Exercise requirements →
Your response should be the complete set of records, reproduced exactly.

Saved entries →
================

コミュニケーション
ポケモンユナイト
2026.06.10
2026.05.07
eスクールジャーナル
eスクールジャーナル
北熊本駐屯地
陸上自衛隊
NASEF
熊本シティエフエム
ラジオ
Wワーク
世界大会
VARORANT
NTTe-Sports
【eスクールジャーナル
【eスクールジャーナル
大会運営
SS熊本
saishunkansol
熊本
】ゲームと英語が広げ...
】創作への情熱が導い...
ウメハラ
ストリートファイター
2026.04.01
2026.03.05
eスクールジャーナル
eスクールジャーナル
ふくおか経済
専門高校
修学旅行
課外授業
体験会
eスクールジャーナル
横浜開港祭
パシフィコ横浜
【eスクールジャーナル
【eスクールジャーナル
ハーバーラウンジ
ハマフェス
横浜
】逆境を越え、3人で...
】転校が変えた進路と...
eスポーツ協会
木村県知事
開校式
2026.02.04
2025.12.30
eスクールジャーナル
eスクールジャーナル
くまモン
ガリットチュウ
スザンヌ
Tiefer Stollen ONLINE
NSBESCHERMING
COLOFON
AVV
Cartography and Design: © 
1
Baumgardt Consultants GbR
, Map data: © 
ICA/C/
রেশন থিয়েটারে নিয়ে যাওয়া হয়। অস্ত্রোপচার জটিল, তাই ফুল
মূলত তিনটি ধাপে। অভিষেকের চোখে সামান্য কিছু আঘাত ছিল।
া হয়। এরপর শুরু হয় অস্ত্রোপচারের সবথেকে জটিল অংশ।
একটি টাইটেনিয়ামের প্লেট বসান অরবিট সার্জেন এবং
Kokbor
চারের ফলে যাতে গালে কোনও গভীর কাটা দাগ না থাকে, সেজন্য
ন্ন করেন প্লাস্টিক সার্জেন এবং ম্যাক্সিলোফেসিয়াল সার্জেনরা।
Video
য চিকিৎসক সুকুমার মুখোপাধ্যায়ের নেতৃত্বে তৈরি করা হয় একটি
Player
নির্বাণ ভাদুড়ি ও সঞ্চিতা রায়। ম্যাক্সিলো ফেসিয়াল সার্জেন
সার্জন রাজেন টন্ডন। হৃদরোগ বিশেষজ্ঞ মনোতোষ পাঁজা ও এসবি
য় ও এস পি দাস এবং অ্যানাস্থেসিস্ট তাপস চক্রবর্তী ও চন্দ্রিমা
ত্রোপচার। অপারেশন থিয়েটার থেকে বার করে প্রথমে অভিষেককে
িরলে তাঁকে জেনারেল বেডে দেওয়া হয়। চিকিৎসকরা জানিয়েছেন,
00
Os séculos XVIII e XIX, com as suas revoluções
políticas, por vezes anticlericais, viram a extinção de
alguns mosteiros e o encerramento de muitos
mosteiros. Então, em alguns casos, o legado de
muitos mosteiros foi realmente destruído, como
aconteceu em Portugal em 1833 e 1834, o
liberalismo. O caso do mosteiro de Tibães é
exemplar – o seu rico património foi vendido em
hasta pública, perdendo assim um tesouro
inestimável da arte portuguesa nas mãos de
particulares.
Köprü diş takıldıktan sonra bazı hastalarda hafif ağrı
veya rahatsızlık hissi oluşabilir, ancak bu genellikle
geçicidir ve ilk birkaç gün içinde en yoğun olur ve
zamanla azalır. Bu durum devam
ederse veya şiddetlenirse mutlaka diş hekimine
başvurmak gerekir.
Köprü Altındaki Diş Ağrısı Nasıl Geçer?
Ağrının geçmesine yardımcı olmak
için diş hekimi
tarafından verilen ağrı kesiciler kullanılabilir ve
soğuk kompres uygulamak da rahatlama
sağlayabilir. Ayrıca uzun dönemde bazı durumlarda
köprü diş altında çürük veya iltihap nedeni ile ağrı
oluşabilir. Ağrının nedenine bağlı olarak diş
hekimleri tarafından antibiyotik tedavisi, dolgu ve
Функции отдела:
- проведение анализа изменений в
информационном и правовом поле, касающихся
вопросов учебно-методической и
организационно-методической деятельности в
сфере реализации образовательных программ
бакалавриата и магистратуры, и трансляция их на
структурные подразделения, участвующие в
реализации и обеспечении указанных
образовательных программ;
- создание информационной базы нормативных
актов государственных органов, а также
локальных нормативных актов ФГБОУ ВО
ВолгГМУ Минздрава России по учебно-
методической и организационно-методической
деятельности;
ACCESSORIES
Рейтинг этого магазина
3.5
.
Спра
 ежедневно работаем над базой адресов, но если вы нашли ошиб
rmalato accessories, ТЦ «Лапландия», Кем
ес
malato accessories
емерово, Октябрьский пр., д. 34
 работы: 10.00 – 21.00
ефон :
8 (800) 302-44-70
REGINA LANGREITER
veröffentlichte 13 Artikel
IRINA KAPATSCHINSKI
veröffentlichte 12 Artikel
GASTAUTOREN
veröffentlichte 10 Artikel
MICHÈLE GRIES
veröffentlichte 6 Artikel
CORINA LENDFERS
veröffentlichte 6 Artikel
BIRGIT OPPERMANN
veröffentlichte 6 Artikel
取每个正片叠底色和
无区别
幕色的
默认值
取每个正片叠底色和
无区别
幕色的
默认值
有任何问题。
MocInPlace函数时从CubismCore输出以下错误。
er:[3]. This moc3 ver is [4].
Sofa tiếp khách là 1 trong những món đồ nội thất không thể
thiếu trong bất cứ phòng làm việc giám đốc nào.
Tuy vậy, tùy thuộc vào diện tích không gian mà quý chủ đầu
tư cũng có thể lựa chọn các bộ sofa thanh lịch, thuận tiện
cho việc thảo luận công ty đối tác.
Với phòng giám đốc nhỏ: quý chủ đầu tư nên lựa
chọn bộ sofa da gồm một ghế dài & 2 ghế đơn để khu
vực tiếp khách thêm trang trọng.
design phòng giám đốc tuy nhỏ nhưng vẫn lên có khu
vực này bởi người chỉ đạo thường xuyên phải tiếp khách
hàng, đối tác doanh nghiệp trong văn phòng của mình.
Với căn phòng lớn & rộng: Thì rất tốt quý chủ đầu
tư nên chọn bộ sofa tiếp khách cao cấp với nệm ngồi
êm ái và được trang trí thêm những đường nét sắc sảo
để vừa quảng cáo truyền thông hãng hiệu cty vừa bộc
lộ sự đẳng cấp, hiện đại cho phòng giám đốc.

================

Solution below →
コミュニケーション
ポケモンユナイト
2026.06.10
2026.05.07
eスクールジャーナル
eスクールジャーナル
北熊本駐屯地
陸上自衛隊
NASEF
熊本シティエフエム
ラジオ
Wワーク
世界大会
VARORANT
NTTe-Sports
【eスクールジャーナル
【eスクールジャーナル
大会運営
SS熊本
saishunkansol
熊本
】ゲームと英語が広げ...
】創作への情熱が導い...
ウメハラ
ストリートファイター
2026.04.01
2026.03.05
eスクールジャーナル
eスクールジャーナル
ふくおか経済
専門高校
修学旅行
課外授業
体験会
eスクールジャーナル
横浜開港祭
パシフィコ横浜
【eスクールジャーナル
【eスクールジャーナル
ハーバーラウンジ
ハマフェス
横浜
】逆境を越え、3人で...
】転校が変えた進路と...
eスポーツ協会
木村県知事
開校式
2026.02.04
2025.12.30
eスクールジャーナル
eスクールジャーナル
くまモン
ガリットチュウ
スザンヌ
Tiefer Stollen ONLINE
NSBESCHERMING
COLOFON
AVV
Cartography and Design: © 
1
Baumgardt Consultants GbR
, Map data: © 
ICA/C/
রেশন থিয়েটারে নিয়ে যাওয়া হয়। অস্ত্রোপচার জটিল, তাই ফুল
মূলত তিনটি ধাপে। অভিষেকের চোখে সামান্য কিছু আঘাত ছিল।
া হয়। এরপর শুরু হয় অস্ত্রোপচারের সবথেকে জটিল অংশ।
একটি টাইটেনিয়ামের প্লেট বসান অরবিট সার্জেন এবং
Kokbor
চারের ফলে যাতে গালে কোনও গভীর কাটা দাগ না থাকে, সেজন্য
ন্ন করেন প্লাস্টিক সার্জেন এবং ম্যাক্সিলোফেসিয়াল সার্জেনরা।
Video
য চিকিৎসক সুকুমার মুখোপাধ্যায়ের নেতৃত্বে তৈরি করা হয় একটি
Player
নির্বাণ ভাদুড়ি ও সঞ্চিতা রায়। ম্যাক্সিলো ফেসিয়াল সার্জেন
সার্জন রাজেন টন্ডন। হৃদরোগ বিশেষজ্ঞ মনোতোষ পাঁজা ও এসবি
য় ও এস পি দাস এবং অ্যানাস্থেসিস্ট তাপস চক্রবর্তী ও চন্দ্রিমা
ত্রোপচার। অপারেশন থিয়েটার থেকে বার করে প্রথমে অভিষেককে
িরলে তাঁকে জেনারেল বেডে দেওয়া হয়। চিকিৎসকরা জানিয়েছেন,
00
Os séculos XVIII e XIX, com as suas revoluções
políticas, por vezes anticlericais, viram a extinção de
alguns mosteiros e o encerramento de muitos
mosteiros. Então, em alguns casos, o legado de
muitos mosteiros foi realmente destruído, como
aconteceu em Portugal em 1833 e 1834, o
liberalismo. O caso do mosteiro de Tibães é
exemplar – o seu rico património foi vendido em
hasta pública, perdendo assim um tesouro
inestimável da arte portuguesa nas mãos de
particulares.
Köprü diş takıldıktan sonra bazı hastalarda hafif ağrı
veya rahatsızlık hissi oluşabilir, ancak bu genellikle
geçicidir ve ilk birkaç gün içinde en yoğun olur ve
zamanla azalır. Bu durum devam
ederse veya şiddetlenirse mutlaka diş hekimine
başvurmak gerekir.
Köprü Altındaki Diş Ağrısı Nasıl Geçer?
Ağrının geçmesine yardımcı olmak
için diş hekimi
tarafından verilen ağrı kesiciler kullanılabilir ve
soğuk kompres uygulamak da rahatlama
sağlayabilir. Ayrıca uzun dönemde bazı durumlarda
köprü diş altında çürük veya iltihap nedeni ile ağrı
oluşabilir. Ağrının nedenine bağlı olarak diş
hekimleri tarafından antibiyotik tedavisi, dolgu ve
Функции отдела:
- проведение анализа изменений в
информационном и правовом поле, касающихся
вопросов учебно-методической и
организационно-методической деятельности в
сфере реализации образовательных программ
бакалавриата и магистратуры, и трансляция их на
структурные подразделения, участвующие в
реализации и обеспечении указанных
образовательных программ;
- создание информационной базы нормативных
актов государственных органов, а также
локальных нормативных актов ФГБОУ ВО
ВолгГМУ Минздрава России по учебно-
методической и организационно-методической
деятельности;
ACCESSORIES
Рейтинг этого магазина
3.5
.
Спра
 ежедневно работаем над базой адресов, но если вы нашли ошиб
rmalato accessories, ТЦ «Лапландия», Кем
ес
malato accessories
емерово, Октябрьский пр., д. 34
 работы: 10.00 – 21.00
ефон :
8 (800) 302-44-70
REGINA LANGREITER
veröffentlichte 13 Artikel
IRINA KAPATSCHINSKI
veröffentlichte 12 Artikel
GASTAUTOREN
veröffentlichte 10 Artikel
MICHÈLE GRIES
veröffentlichte 6 Artikel
CORINA LENDFERS
veröffentlichte 6 Artikel
BIRGIT OPPERMANN
veröffentlichte 6 Artikel
取每个正片叠底色和
无区别
幕色的
默认值
取每个正片叠底色和
无区别
幕色的
默认值
有任何问题。
MocInPlace函数时从CubismCore输出以下错误。
er:[3]. This moc3 ver is [4].
Sofa tiếp khách là 1 trong những món đồ nội thất không thể
thiếu trong bất cứ phòng làm việc giám đốc nào.
Tuy vậy, tùy thuộc vào diện tích không gian mà quý chủ đầu
tư cũng có thể lựa chọn các bộ sofa thanh lịch, thuận tiện
cho việc thảo luận công ty đối tác.
Với phòng giám đốc nhỏ: quý chủ đầu tư nên lựa
chọn bộ sofa da gồm một ghế dài & 2 ghế đơn để khu
vực tiếp khách thêm trang trọng.
design phòng giám đốc tuy nhỏ nhưng vẫn lên có khu
vực này bởi người chỉ đạo thường xuyên phải tiếp khách
hàng, đối tác doanh nghiệp trong văn phòng của mình.
Với căn phòng lớn & rộng: Thì rất tốt quý chủ đầu
tư nên chọn bộ sofa tiếp khách cao cấp với nệm ngồi
êm ái và được trang trí thêm những đường nét sắc sảo
để vừa quảng cáo truyền thông hãng hiệu cty vừa bộc
lộ sự đẳng cấp, hiện đại cho phòng giám đốc.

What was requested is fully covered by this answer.